Две повести - страница 11

стр.

Прильнув к Ирине Андреевне, она не отрываясь смотрела через окошко на пролетавшие мимо дома, на множество машин и людей. До сих пор она ни разу в жизни не ездила по городу. Как интересно, весело и шумно!

Когда приехали к вокзалу, Сергей Алексеевич сказал:

— Наташа, тут много народу. Давай я тебя понесу, а мама пойдет рядом.

Наташа согласилась. Но, когда в дверях поток людей оттиснул Ирину Андреевну, девочка заплакала и крикнула:

— Мама!

— Я здесь, дочка!

Так впервые и на всю жизнь стали они называть друг друга.


…И вот они в вагоне и, к счастью, оказались вдвоем в купе. Видно, опоздали пассажиры или просто билеты на эти места не были проданы. И хорошо. Им и надо быть вдвоем, пусть никто не мешает!

Когда поезд тронулся и застучали колеса, Наташа деловито осведомилась:

— Мама, а тут волков нету?

И сразу поверила, что ни волков, ни каких других зверей в вагоне нет.

Ирина Андреевна раскрыла маленький чемоданчик, и у Наташи начался пир. Сладкие мягкие гренки — ешь сколько хочется! Шоколадные конфеты! Наташа ела и улыбалась счастливой улыбкой. Сегодня там, в яслях, ей совсем не хотелось обедать. А теперь она сколько угодно может съесть. Но это ей только казалось. Она сама вдруг закрыла чемоданчик с продуктами и сказала:

— Завтра!

Показав на стакан, который принес проводник, она спросила:

— Это что?

— Стакан, — ответила Ирина Андреевна, поняв вдруг, что Наташа никогда не видела стакана. Ведь в яслях дети пили из чашек.

— А это что? — Девочка указала на настольную лампу.

В ее возрасте ребенок, выросший в семье, знает тысячу вещей, сотни слов. А Наташа никогда не видела простых предметов, говорит мало, отвечает односложно. Про волков — самая длинная речь за весь вечер. Но Ирину Андреевну это не расстраивало и не удивляло. Чему удивляться? Ведь из трех с половиной лет жизни девочка три года прожила в бомбоубежище блокированного города, полуголодная, всегда под неосознанным страхом.

Ирина Андреевна стала рассказывать Наташе про папу и бабушку:

— Папа наш большой, высокий. Выше меня на целую голову. Глаза у него такие же коричневые, как у тебя. Когда папа веселый, глаза узенькие, как щелочки. А когда огорчится или рассердится, они круглые, большие. Но папа почти всегда веселый и добрый. Бабушка тоже добрая.
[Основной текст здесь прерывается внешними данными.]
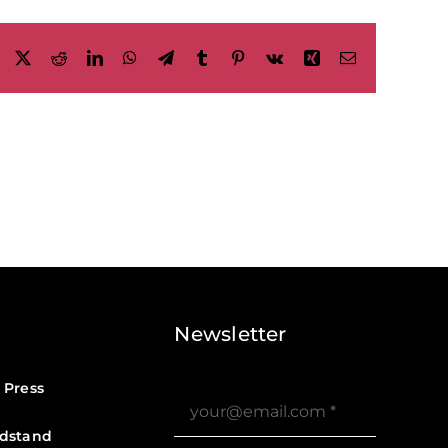
Facebook
X
Reddit
LinkedIn
WhatsApp
Telegram
Tumblr
Pinterest
Vk
Xing
Email
Newsletter
 Press
dstand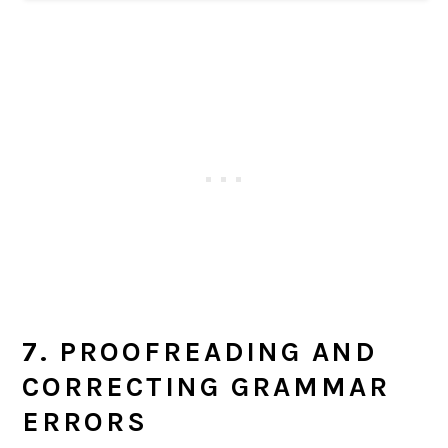
7. PROOFREADING AND
CORRECTING GRAMMAR
ERRORS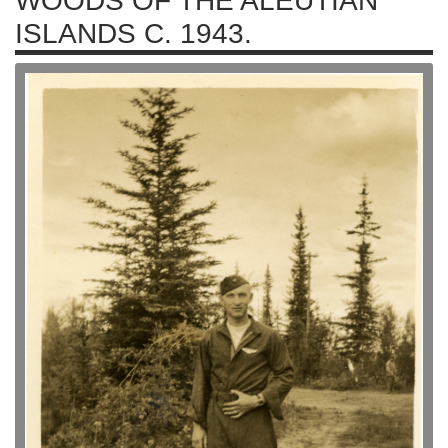
WOODS OF THE ALEUTIAN
ISLANDS C. 1943.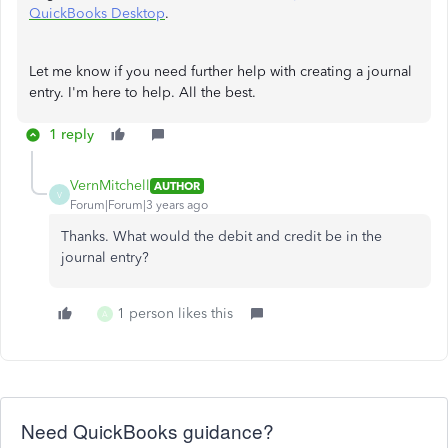
QuickBooks Desktop
.
Let me know if you need further help with creating a journal
entry. I'm here to help. All the best.
1 reply
VernMitchell
AUTHOR
V
Forum|Forum|3 years ago
Thanks. What would the debit and credit be in the
journal entry?
1 person likes this
A
Need QuickBooks guidance?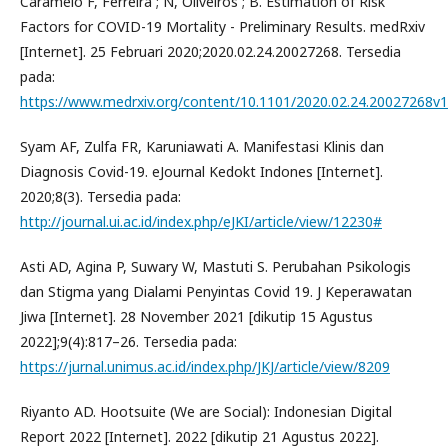
Caramelo F, Ferreira ; N, Oliveiros ; B. Estimation of Risk
Factors for COVID-19 Mortality - Preliminary Results. medRxiv
[Internet]. 25 Februari 2020;2020.02.24.20027268. Tersedia
pada:
https://www.medrxiv.org/content/10.1101/2020.02.24.20027268v1
Syam AF, Zulfa FR, Karuniawati A. Manifestasi Klinis dan
Diagnosis Covid-19. eJournal Kedokt Indones [Internet].
2020;8(3). Tersedia pada:
http://journal.ui.ac.id/index.php/eJKI/article/view/12230#
Asti AD, Agina P, Suwary W, Mastuti S. Perubahan Psikologis
dan Stigma yang Dialami Penyintas Covid 19. J Keperawatan
Jiwa [Internet]. 28 November 2021 [dikutip 15 Agustus
2022];9(4):817–26. Tersedia pada:
https://jurnal.unimus.ac.id/index.php/JKJ/article/view/8209
Riyanto AD. Hootsuite (We are Social): Indonesian Digital
Report 2022 [Internet]. 2022 [dikutip 21 Agustus 2022].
Ирина Андреевна рассказывает, а сама внимательно рассматривает Наташу. Какие выразительные глаза у девочки! Спрашивает — и в глазах вопрос. Смешно — глаза смеются. Но грусть не уходит из глаз. Крепко прижилась. И вопрос и смех — все сквозь грусть. Волосы у Наташи каштановые. Наверно, будут говорить: «Как у мамы!»

— Уже поздно, пора спать, Наташенька, а когда проснемся, будет Москва. Там нас встретит папа.
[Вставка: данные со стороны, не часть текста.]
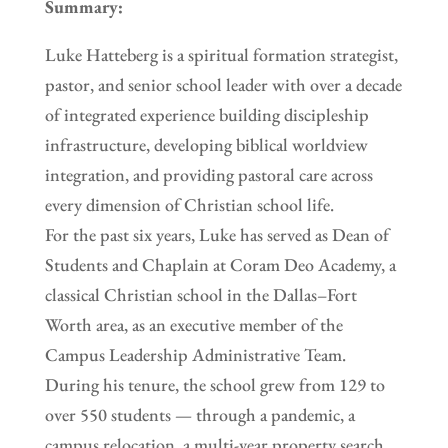
Summary:
Luke Hatteberg is a spiritual formation strategist,
pastor, and senior school leader with over a decade
of integrated experience building discipleship
infrastructure, developing biblical worldview
integration, and providing pastoral care across
every dimension of Christian school life.
For the past six years, Luke has served as Dean of
Students and Chaplain at Coram Deo Academy, a
classical Christian school in the Dallas–Fort
Worth area, as an executive member of the
Campus Leadership Administrative Team.
During his tenure, the school grew from 129 to
over 550 students — through a pandemic, a
campus relocation, a multi-year property search,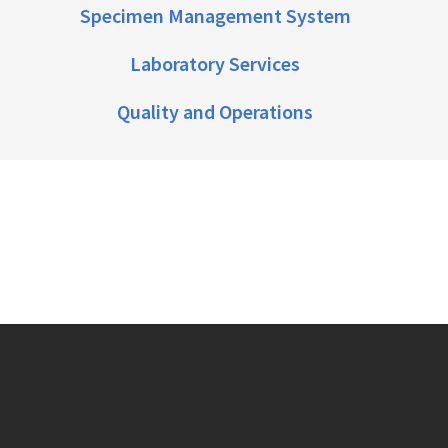
Specimen Management System
Laboratory Services
Quality and Operations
Ирина Андреевна приготовила постель внизу, на двоих. Полка удобная, широкая. Они легли валетиком, каждый под своим одеялом.

В вагоне полумрак. Горит лишь синяя лампочка. Ирина Андреевна знает, что не уснет так скоро. Но она лежит тихо и неподвижно, боясь разбудить Наташу.

Что-то будет завтра? Вдруг Наташа не понравится Антону? За последние дни эта мысль возникала у нее не раз. Но теперь, когда она представила себе завтрашнюю встречу на вокзале, даже испугалась. Конечно, не понравится! Худенькая, испуганная девочка в сером, бесцветном платьице, в черных грубых ботинках. Да еще такая дикарка! И, как будто муж в самом деле сказал ей что-то подобное, она мысленно стала с ним спорить: «Ну нет, Антон! Я не буду тебя убеждать. Ты предоставил мне одной право решить этот вопрос. Теперь поздно. Не любишь — дело твое. Сама воспитаю девочку».

А потом ее захватывают новые тревожные мысли. А сама-то она знает эту девочку? А если Наташа останется «замкнутой» и «моторно отсталой» на всю жизнь? Ведь Ирина Андреевна не знает наследственности девочки. Ничего, по сути дела, не знает о ней…

Нет, нет! Не будет она ни замкнутой, ни отсталой. Будет веселая, красивая, самая хорошая дочка! Зарумянятся щечки, нальются живым соком ее худенькие ручки и ножки. Забудет все тяжелое и страшное. Ирина Андреевна не начнет работать, пока Наташа не освоится в новой обстановке, не привыкнет к своей семье.